Hoodie. Sweatpants. Cap. Mask. I disguised myself as "generic guy going outside" and left the apartment.
The elevator ride down was quiet. The lobby was quiet. Outside, the city was the opposite of quiet. Cars, people, bikes, someone blasting music through cheap speakers.
I walked in no particular direction, hands in my pockets, letting my head clear.
At a crosswalk, I stopped with a small cluster of others. The little red figure glowed. Cars rolled past.
One of them, a dark sedan, was coming in too fast.
My eyes drifted over it lazily at first, then something sharp tugged inside my head.

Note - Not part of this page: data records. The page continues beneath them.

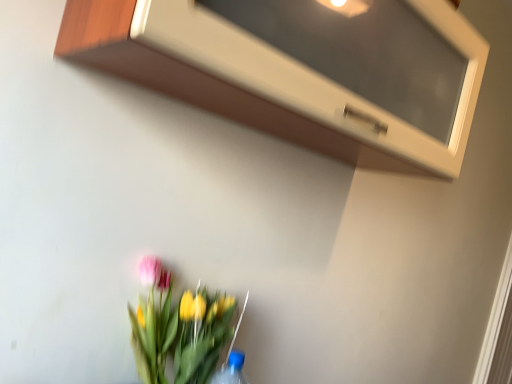 What do you see at coordinates (178, 329) in the screenshot? I see `vibrant floral bouquet at lower center` at bounding box center [178, 329].

In order to click on vibrant floral bouquet at lower center in this screenshot , I will do (178, 329).

The height and width of the screenshot is (384, 512). Describe the element at coordinates (269, 79) in the screenshot. I see `white glossy microwave at upper center` at that location.

The width and height of the screenshot is (512, 384). In order to click on white glossy microwave at upper center in this screenshot , I will do `click(269, 79)`.

Image resolution: width=512 pixels, height=384 pixels. Identify the location of vibrant floral bouquet at lower center. (178, 329).

Is vibrant floral bouquet at lower center to the right of white glossy microwave at upper center from the viewer's perspective?

No.

Looking at this image, which object is further away from the camera, vibrant floral bouquet at lower center or white glossy microwave at upper center?

vibrant floral bouquet at lower center is more distant.

Which is in front, point (162, 362) or point (298, 86)?

The point (298, 86) is closer to the camera.

From the image's perspective, is vibrant floral bouquet at lower center above or below white glossy microwave at upper center?

vibrant floral bouquet at lower center is below white glossy microwave at upper center.

From a real-world perspective, relative to white glossy microwave at upper center, is vibrant floral bouquet at lower center vertically above or below?

Clearly, from a real-world perspective, vibrant floral bouquet at lower center is below white glossy microwave at upper center.

Is vibrant floral bouquet at lower center wider than white glossy microwave at upper center?

No, vibrant floral bouquet at lower center is not wider than white glossy microwave at upper center.

Is vibrant floral bouquet at lower center taller or shorter than white glossy microwave at upper center?

vibrant floral bouquet at lower center is shorter than white glossy microwave at upper center.

Who is smaller, vibrant floral bouquet at lower center or white glossy microwave at upper center?

vibrant floral bouquet at lower center is smaller.

In the scene shown: Is vibrant floral bouquet at lower center not inside white glossy microwave at upper center?

Absolutely, vibrant floral bouquet at lower center is external to white glossy microwave at upper center.

Would you say vibrant floral bouquet at lower center is a long distance from white glossy microwave at upper center?

No, vibrant floral bouquet at lower center is in close proximity to white glossy microwave at upper center.

Is vibrant floral bouquet at lower center facing away from white glossy microwave at upper center?

vibrant floral bouquet at lower center does not have its back to white glossy microwave at upper center.

How different are the orientations of vibrant floral bouquet at lower center and white glossy microwave at upper center in degrees?

The angular difference between vibrant floral bouquet at lower center and white glossy microwave at upper center is 7.54e-05 degrees.

What are the coordinates of `floral arrangement below the white glossy microwave at upper center (from the image's perspective)` in the screenshot? It's located at coord(178,329).

Considering the positions of objects white glossy microwave at upper center and vibrant floral bouquet at lower center in the image provided, who is more to the left, white glossy microwave at upper center or vibrant floral bouquet at lower center?

Positioned to the left is vibrant floral bouquet at lower center.

Relative to vibrant floral bouquet at lower center, is white glossy microwave at upper center in front or behind?

white glossy microwave at upper center is in front of vibrant floral bouquet at lower center.

Between point (267, 71) and point (139, 299), which one is positioned in front?

Positioned in front is point (267, 71).

From the image's perspective, would you say white glossy microwave at upper center is positioned over vibrant floral bouquet at lower center?

Correct, white glossy microwave at upper center appears higher than vibrant floral bouquet at lower center in the image.

From a real-world perspective, is white glossy microwave at upper center positioned above or below vibrant floral bouquet at lower center?

Clearly, from a real-world perspective, white glossy microwave at upper center is above vibrant floral bouquet at lower center.

Between white glossy microwave at upper center and vibrant floral bouquet at lower center, which one has smaller width?

With smaller width is vibrant floral bouquet at lower center.

Based on the photo, does white glossy microwave at upper center have a lesser height compared to vibrant floral bouquet at lower center?

No, white glossy microwave at upper center is not shorter than vibrant floral bouquet at lower center.

Does white glossy microwave at upper center have a larger size compared to vibrant floral bouquet at lower center?

Correct, white glossy microwave at upper center is larger in size than vibrant floral bouquet at lower center.

Is vibrant floral bouquet at lower center a part of white glossy microwave at upper center?

No, vibrant floral bouquet at lower center is located outside of white glossy microwave at upper center.

Are white glossy microwave at upper center and vibrant floral bouquet at lower center beside each other?

No, white glossy microwave at upper center is not making contact with vibrant floral bouquet at lower center.

Does white glossy microwave at upper center turn towards vibrant floral bouquet at lower center?

No, white glossy microwave at upper center is not turned towards vibrant floral bouquet at lower center.

Can you tell me how much white glossy microwave at upper center and vibrant floral bouquet at lower center differ in facing direction?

The driver's face snapped into focus behind the glass. He was looking down, one hand half off the wheel.
Phone.
My chest tightened.
The sedan didn't slow.
"Hey," I said, voice low.
Pointless. No one could hear me.
The driver looked up.
Our eyes met through the windshield.
For a second, the rest of the world dimmed. The sound of traffic, footsteps, everything dropped away. There was just the car, the driver's wide eyes, and me.
Something invisible pulled tight between us.
His foot slammed on the brake. Tires screamed. People around me flinched.
The car stopped a breath from the crossing line.
I realized I'd leaned forward without meaning to. My toes were over the edge of the curb.
The driver stared at me, pale, sweating, hands locked on the wheel. Then he looked at the red light, at the road, back at me, confused like he didn't understand why he'd reacted that hard.
I stepped back onto the sidewalk.
"Sorry," I said automatically, even though the guy couldn't hear a thing.
He shook his head like snapping out of a trance. The light changed. We crossed. I felt his gaze on my back until I turned the corner.
"…Weird," I muttered.
People slam brakes all the time. Near misses happen every day.
That tunnel vision didn't feel normal, though. It felt like I'd reached out and grabbed his attention with my bare hand.
I tried to shrug it off and headed into a convenience store.
The bell rang as I walked in. The clerk behind the counter was leaning on it with his phone.
He glanced up.
His back straightened at once.
"Welcome!" he said, voice suddenly loud and polite.
I grabbed a drink from the back and went to pay.
His eyes followed me the entire way, locked on, like I was the only person in the shop. Someone knocked into a shelf behind me; he didn't even flinch.
I put the bottle down.
"Morning," I said.
"G-Good morning! Is that all? We have a discount on snacks if you—"
"Just the drink."
"Right, right, just the drink."
His hands moved too fast, almost fumbling the change. His gaze never left my face.
The hair on my arms rose.
I took the bottle and stepped away.
"Thanks."
"Thank you very much! Have a great day!"
His voice chased me out of the store. The bell rang behind me.
On the street again, the noise of the city rushed back in, but the uncomfortable feeling didn't leave.
Eyes.
The driver's panicked stare.
The clerk's forced focus.
Like something was bending their attention toward me and not letting go.
I twisted the cap off the drink and took a sip I barely tasted.
"Attention," I said under my breath.
Last night's white page floated up in my mind. The single word.
CHOOSE.
I had chosen.
My phone buzzed. Another notification.
A new short from my stream:
"I'm just a clown with a camera." – CancelledHero 10M Highlight
The clip was less than ten minutes old and already climbing hard. Comments flew.
Why is this so addictive to watch
I keep replaying this for no reason
He says clown but he's the only real one left
The view counter ticked upward faster than usual, like someone had put a magnet under it.
More eyes.
More attention.
My heart beat once, heavy.
This could all be coincidence.
A lucky moment at the crossing.
An over-friendly clerk.
The usual algorithm deciding tonight was my night.
It could be.
But the memory of that spotlight in the dream, and the feeling of the driver's focus snapping to me like a leash, clung to my skin.
"Alright," I said quietly. "If this is some kind of joke, it's a good one."
If it wasn't a joke…
Then the link wasn't nothing.
The word I typed wasn't just pixels.
On the day after I reached ten million Boovtoob subscribers, the world's eyes felt a fraction closer than before.
It was a tiny shift. Barely noticeable.
But it was there.
And without realizing it, I'd already taken the first step off the edge of whatever passed for normal in my life.